Als der Vorsitzende Richter Bernhard Kuchler nach der Verlesung der Anklage die Frage stellte, ob sich die 23 bis 58 Jahre alten Männer zu den Vorwürfen äußern wollen, blickte er in grimmige, zum Teil völlig erstaunte Gesichter. In den seltensten Fällen erklären sich Rocker zur Zusammenarbeit mit der Justiz oder der Polizei bereit. Und dies ist keiner dieser seltenen Fälle. „Nein“, schallte es Kuchler wie aus einer Stimme entgegen.
Rocker wollen nichts sagen
Damit war die erste von mindestens 36 Verhandlungen am Hagener Schwurgericht allerdings noch nicht erledigt. Denn stellvertretend für alle Verteidiger bat Rechtsanwalt Lars Brögeler um das Wort. Und er nutzte die Erlaubnis zu einer harten Abrechnung mit der Anklageschrift.

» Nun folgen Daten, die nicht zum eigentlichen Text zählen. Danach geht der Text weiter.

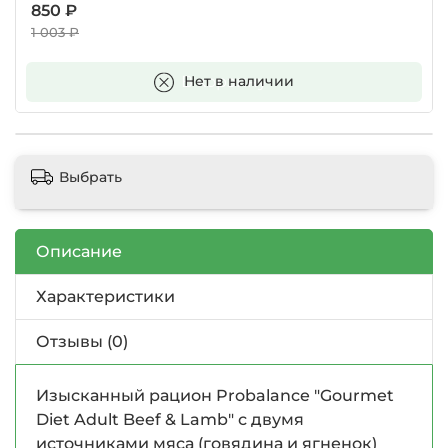
850 ₽
1 003 ₽
В корзину
Нет в наличии
Выбрать
Описание
Характеристики
Отзывы (0)
Изысканный рацион Probalance "Gourmet
Diet Adult Beef & Lamb" с двумя
источниками мяса (говядина и ягненок)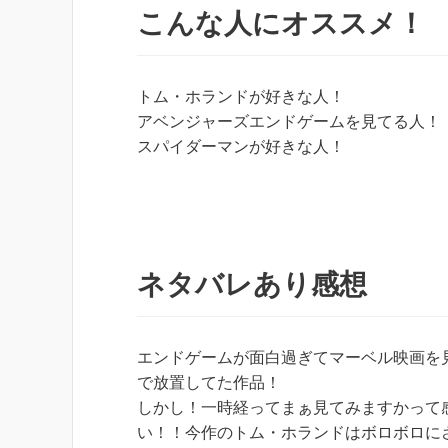
こんな人にオススメ！
トム・ホランドが好きな人！
アベンジャーズエンドゲームを見てる人！
スパイダーマンが好きな人！
ネタバレあり感想
エンドゲームが面白過ぎてマーベル映画を
で放置してた作品！
しかし！一時経ってまぁ見てみますかって
い！！今作のトム・ホランドはボロボロに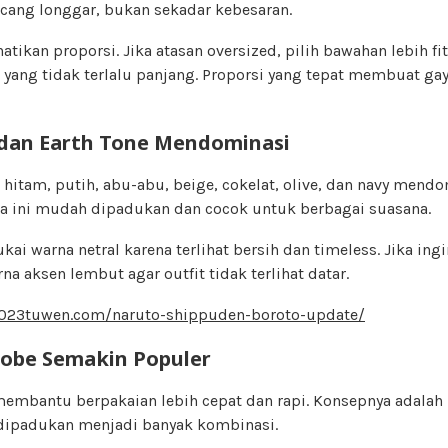
ang longgar, bukan sekadar kebesaran.
hatikan proporsi. Jika atasan oversized, pilih bawahan lebih fit
 yang tidak terlalu panjang. Proporsi yang tepat membuat gay
dan Earth Tone Mendominasi
i hitam, putih, abu-abu, beige, cokelat, olive, dan navy mendo
rna ini mudah dipadukan dan cocok untuk berbagai suasana.
i warna netral karena terlihat bersih dan timeless. Jika ingin
a aksen lembut agar outfit tidak terlihat datar.
/023tuwen.com/naruto-shippuden-boroto-update/
obe Semakin Populer
embantu berpakaian lebih cepat dan rapi. Konsepnya adalah
a dipadukan menjadi banyak kombinasi.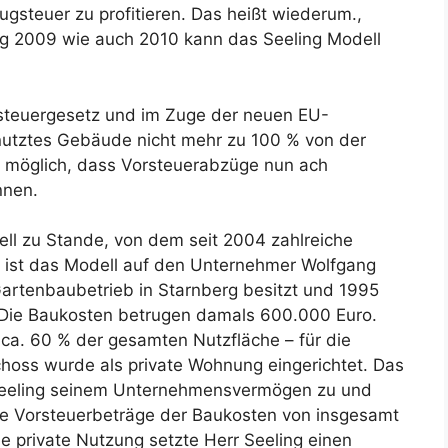
zugsteuer zu profitieren. Das heißt wiederum.,
ng 2009 wie auch 2010 kann das Seeling Modell
steuergesetz und im Zuge der neuen EU-
enutztes Gebäude nicht mehr zu 100 % von der
un möglich, dass Vorsteuerabzüge nun ach
nnen.
ell zu Stande, von dem seit 2004 zahlreiche
n ist das Modell auf den Unternehmer Wolfgang
artenbaubetrieb in Starnberg besitzt und 1995
Die Baukosten betrugen damals 600.000 Euro.
ca. 60 % der gesamten Nutzfläche – für die
hoss wurde als private Wohnung eingerichtet. Das
eeling seinem Unternehmensvermögen zu und
ie Vorsteuerbeträge der Baukosten von insgesamt
ie private Nutzung setzte Herr Seeling einen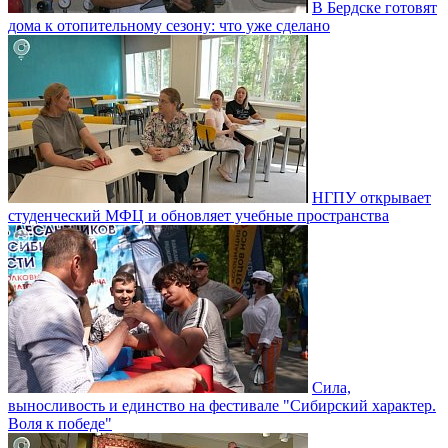
В Бердске готовят
дома к отопительному сезону: что уже сделано
НГПУ открывает
студенческий МФЦ и обновляет учебные пространства
Сила,
выносливость и единство на фестивале "Сибирский характер.
Воля к победе"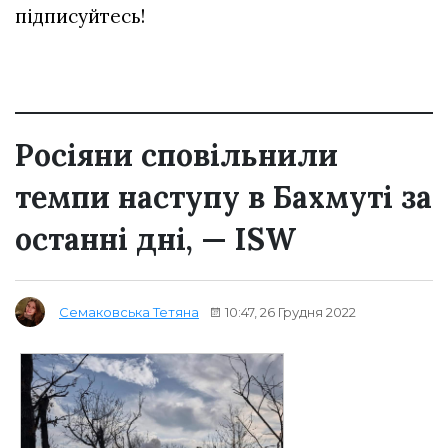
підписуйтесь!
Росіяни сповільнили
темпи наступу в Бахмуті за
останні дні, — ISW
10:47, 26 Грудня 2022
Семаковська Тетяна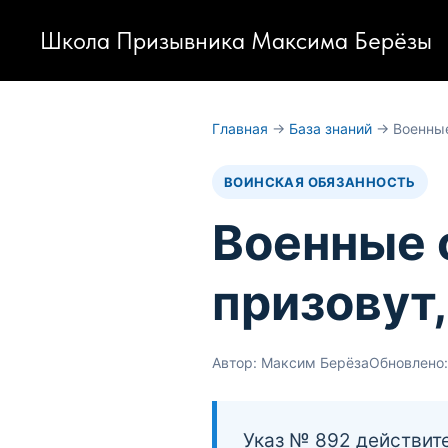
Школа Призывника Максима Берёзы
Главная
→
База знаний
→ Военные
ВОИНСКАЯ ОБЯЗАННОСТЬ
Военные с
призовут
Автор: Максим Берёза
Обновлено:
Указ № 892 действит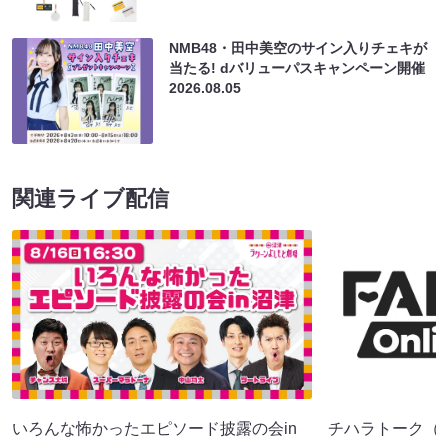
NMB48・田中美空のサイン入りチェキが
当たる! dバリューパスキャンペーン開催
2026.08.05
関連ライブ配信
いろんな怖かったエピソード披露の会in
チハラトーク（8/2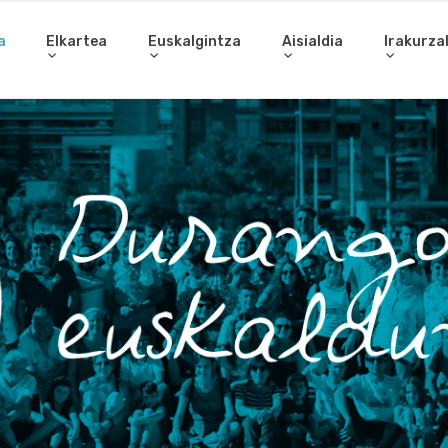
a
Elkartea
Euskalgintza
Aisialdia
Irakurza
Gurekin l
Bete galdetegi
poltsan.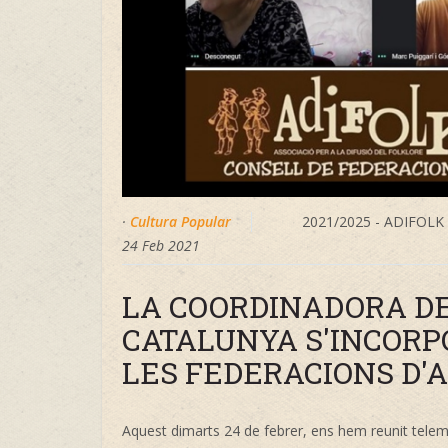
·
Cultura Popular
2021/2025 - ADIFOL
24 Feb 2021
LA COORDINADORA D
CATALUNYA S'INCORP
LES FEDERACIONS D'A
Aquest dimarts 24 de febrer, ens hem reunit telem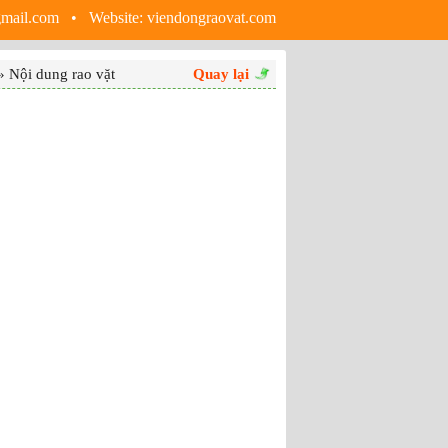
gmail.com • Website:
viendongraovat.com
 Nội dung rao vặt
Quay lại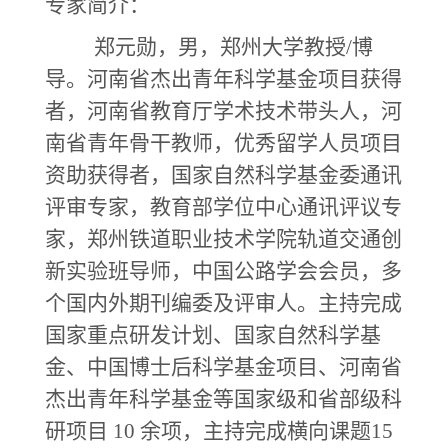
专家简介：
郑元勋，男，郑州大学教授
/博
导
。河南省杰出青年科学基金项目获得
者，河南省教育厅学术技术带头人，河
南省青年骨干教师，优秀留学人员项目
资助获得者，国家自然科学基金委通讯
评审专家，教育部学位中心通讯评议专
家，郑州铁道职业技术学院轨道交通创
新实验班导师，中国公路学会会员，多
个国内外期刊编委及评审人。主持完成
国家重点研发计划、国家自然科学基
金、中国博士后科学基金项目、河南省
杰出青年科学基金等国家级和省部级科
研项目
10 余项，主持完成横向课题15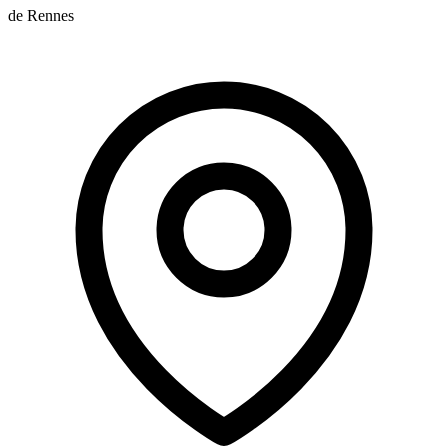
de Rennes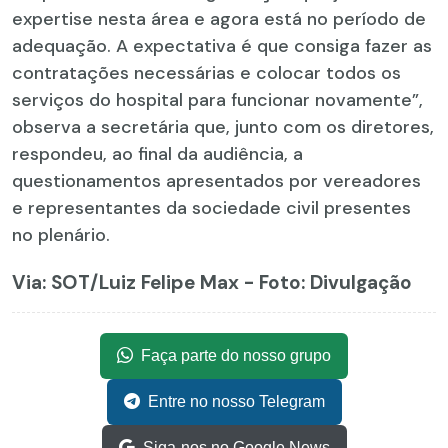
expertise nesta área e agora está no período de
adequação. A expectativa é que consiga fazer as
contratações necessárias e colocar todos os
serviços do hospital para funcionar novamente”,
observa a secretária que, junto com os diretores,
respondeu, ao final da audiência, a
questionamentos apresentados por vereadores
e representantes da sociedade civil presentes
no plenário.
Via: SOT
/Luiz Felipe Max - Foto: Divulgação
Faça parte do nosso grupo
Entre no nosso Telegram
Siga-nos no Google News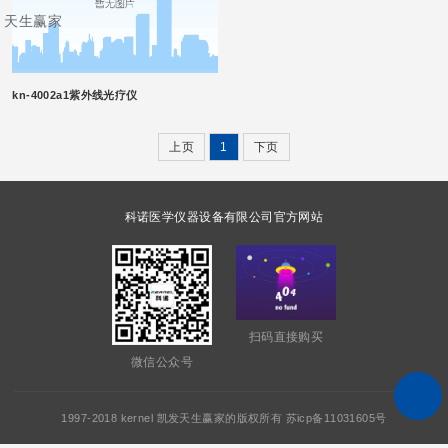
天生赢家
kn-4002a1紫外线光疗仪
上页
1
下页
科诺医学仪器设备有限公司官方网站
扫码直接购买
微信公众号
1997-2018 kernel 凯发天生赢家的版权所有 苏icp备11031605号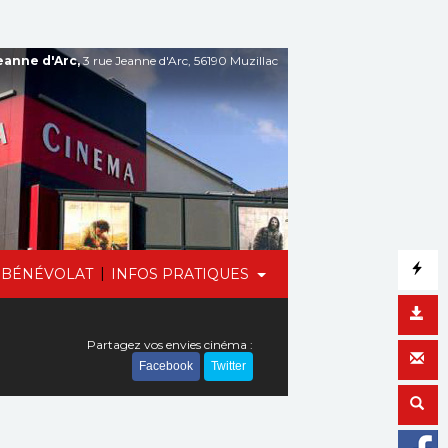
anne d'Arc,
3 rue Jeanne d'Arc, 56190 Muzillac
|
BÉNÉVOLAT
INFOS PRATIQUES
Partagez vos envies cinéma :
Facebook
Twitter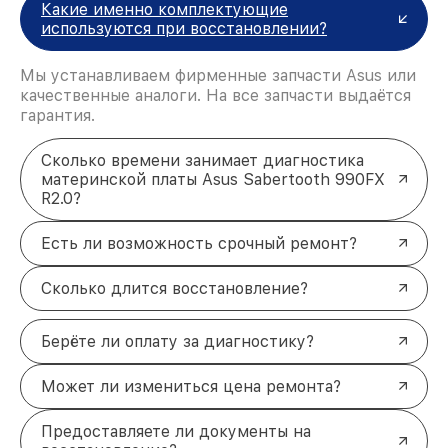
Какие именно комплектующие
используются при восстановлении?
Мы устанавливаем фирменные запчасти Asus или
качественные аналоги. На все запчасти выдаётся
гарантия.
Сколько времени занимает диагностика
материнской платы Asus Sabertooth 990FX
R2.0?
Есть ли возможность срочный ремонт?
Сколько длится восстановление?
Берёте ли оплату за диагностику?
Может ли измениться цена ремонта?
Предоставляете ли документы на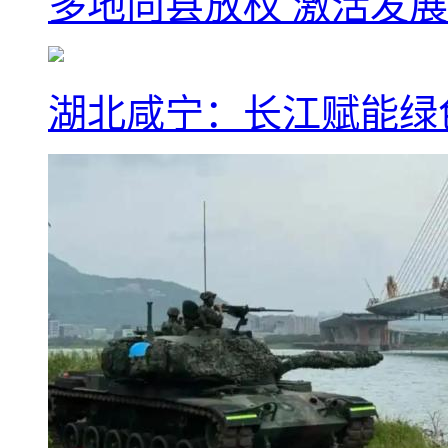
多地向县放权 激活发
湖北咸宁：长江赋能绿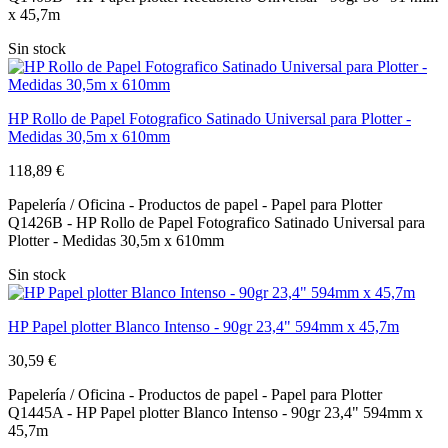
x 45,7m
Sin stock
HP Rollo de Papel Fotografico Satinado Universal para Plotter -
Medidas 30,5m x 610mm
118,89 €
Papelería / Oficina - Productos de papel - Papel para Plotter
Q1426B - HP Rollo de Papel Fotografico Satinado Universal para
Plotter - Medidas 30,5m x 610mm
Sin stock
HP Papel plotter Blanco Intenso - 90gr 23,4" 594mm x 45,7m
30,59 €
Papelería / Oficina - Productos de papel - Papel para Plotter
Q1445A - HP Papel plotter Blanco Intenso - 90gr 23,4" 594mm x
45,7m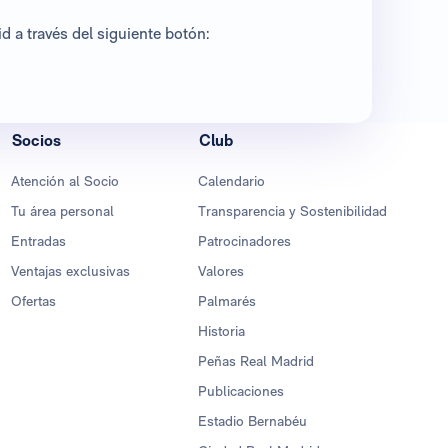
 a través del siguiente botón:
Socios
Club
Atención al Socio
Calendario
Tu área personal
Transparencia y Sostenibilidad
Entradas
Patrocinadores
Ventajas exclusivas
Valores
Ofertas
Palmarés
Historia
Peñas Real Madrid
Publicaciones
Estadio Bernabéu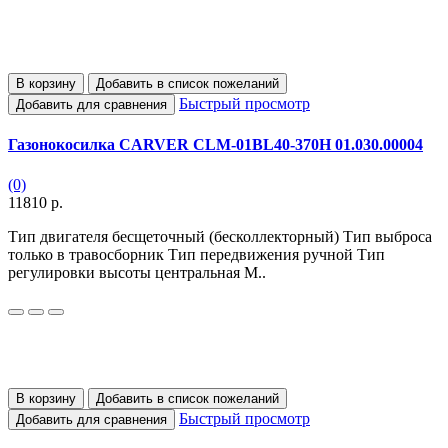
В корзину
Добавить в список пожеланий
Быстрый просмотр
Добавить для сравнения
Газонокосилка CARVER CLM-01BL40-370H 01.030.00004
(0)
11810 р.
Тип двигателя бесщеточный (бесколлекторный) Тип выброса
только в травосборник Тип передвижения ручной Тип
регулировки высоты центральная М..
В корзину
Добавить в список пожеланий
Быстрый просмотр
Добавить для сравнения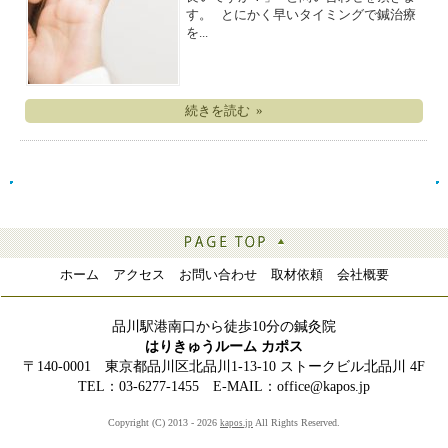
す。 とにかく早いタイミングで鍼治療
を...
続きを読む »
ホーム
アクセス
お問い合わせ
取材依頼
会社概要
品川駅港南口から徒歩10分の鍼灸院
はりきゅうルーム カポス
〒140-0001 東京都品川区北品川1-13-10 ストークビル北品川 4F
TEL：03-6277-1455 E-MAIL：office@kapos.jp
Copyright (C) 2013 - 2026
All Rights Reserved.
kapos.jp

Die Staatsanwaltschaft habe für ihre Behauptungen keinerlei unmittelbaren Beweise vorgetragen, so Brögeler. Die Anklage setze stattdessen allein auf eine Reihe von Indizien, die ihrerseits allerdings wenig tauglich seien. „Die Beweisführung weist erhebliche Schwachstellen auf“, so der Verteidiger. „Wir sind optimistisch, in diesem Prozess sämtliche Vorwürfe widerlegen zu können.“
Rolle der Federation unklar
Im Kern geht es in dem Prozess um zwei bewaffnete Attentate auf Rocker der verfeindeten „Hells Angels“ in Köln und die angebliche Rolle, die die „Bandidos Federation West Central“ dabei spielte. Laut Staatsanwaltschaft handelt es sich dabei um eine übergeordnete Organisation, die den einzelnen örtlichen Chaptern Anweisungen erteilen konnte. Einer der Angeklagten war bis zu seiner Festnahme „National Vice President“ der Federation gewesen sein. Der Mann aus Schermbeck soll als National Vice President Europe“ ebenfalls in die Planungen der Federation eingebunden gewesen sein.
Lars Brögeler glaubt indes, dass alle örtlichen Chapter „so gut wie selbstständig“ arbeiteten. Anweisungen oder ähnliches von oben habe es nicht gegeben. „Was die Staatsanwaltschaft vorlegt, ist eine Aneinanderreihung von Vermutungen und Spekulationen“, so Brögeler.